▶ _TASK OBJECTIVE_
Set down the entries exactly. No line may differ from its source.
━━━━
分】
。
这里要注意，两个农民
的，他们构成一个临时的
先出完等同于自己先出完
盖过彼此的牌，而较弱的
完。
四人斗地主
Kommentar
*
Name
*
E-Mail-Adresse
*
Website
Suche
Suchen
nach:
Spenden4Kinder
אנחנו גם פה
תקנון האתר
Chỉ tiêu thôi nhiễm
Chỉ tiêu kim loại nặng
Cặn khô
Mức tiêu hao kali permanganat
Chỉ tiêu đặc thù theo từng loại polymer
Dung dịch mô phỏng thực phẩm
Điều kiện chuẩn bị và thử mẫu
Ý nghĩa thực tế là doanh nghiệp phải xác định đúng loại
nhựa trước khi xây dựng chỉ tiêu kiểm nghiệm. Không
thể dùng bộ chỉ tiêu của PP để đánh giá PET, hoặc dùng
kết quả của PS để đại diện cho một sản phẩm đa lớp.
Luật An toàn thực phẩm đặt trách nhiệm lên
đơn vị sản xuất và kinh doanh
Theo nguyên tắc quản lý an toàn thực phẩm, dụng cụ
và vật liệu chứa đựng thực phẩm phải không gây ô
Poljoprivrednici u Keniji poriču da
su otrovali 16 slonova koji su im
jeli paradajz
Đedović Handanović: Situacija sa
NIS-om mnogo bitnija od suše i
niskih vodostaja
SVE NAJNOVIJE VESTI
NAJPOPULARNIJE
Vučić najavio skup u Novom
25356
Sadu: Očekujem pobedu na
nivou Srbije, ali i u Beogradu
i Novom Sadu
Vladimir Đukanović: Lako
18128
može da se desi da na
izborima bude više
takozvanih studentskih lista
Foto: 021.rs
━━━━
▶ _RESPONSE BOX_
分】
。
这里要注意，两个农民
的，他们构成一个临时的
先出完等同于自己先出完
盖过彼此的牌，而较弱的
完。
四人斗地主
Kommentar
*
Name
*
E-Mail-Adresse
*
Website
Suche
Suchen
nach:
Spenden4Kinder
אנחנו גם פה
תקנון האתר
Chỉ tiêu thôi nhiễm
Chỉ tiêu kim loại nặng
Cặn khô
Mức tiêu hao kali permanganat
Chỉ tiêu đặc thù theo từng loại polymer
Dung dịch mô phỏng thực phẩm
Điều kiện chuẩn bị và thử mẫu
Ý nghĩa thực tế là doanh nghiệp phải xác định đúng loại
nhựa trước khi xây dựng chỉ tiêu kiểm nghiệm. Không
thể dùng bộ chỉ tiêu của PP để đánh giá PET, hoặc dùng
kết quả của PS để đại diện cho một sản phẩm đa lớp.
Luật An toàn thực phẩm đặt trách nhiệm lên
đơn vị sản xuất và kinh doanh
Theo nguyên tắc quản lý an toàn thực phẩm, dụng cụ
và vật liệu chứa đựng thực phẩm phải không gây ô
Poljoprivrednici u Keniji poriču da
su otrovali 16 slonova koji su im
jeli paradajz
Đedović Handanović: Situacija sa
NIS-om mnogo bitnija od suše i
niskih vodostaja
SVE NAJNOVIJE VESTI
NAJPOPULARNIJE
Vučić najavio skup u Novom
25356
Sadu: Očekujem pobedu na
nivou Srbije, ali i u Beogradu
i Novom Sadu
Vladimir Đukanović: Lako
18128
može da se desi da na
izborima bude više
takozvanih studentskih lista
Foto: 021.rs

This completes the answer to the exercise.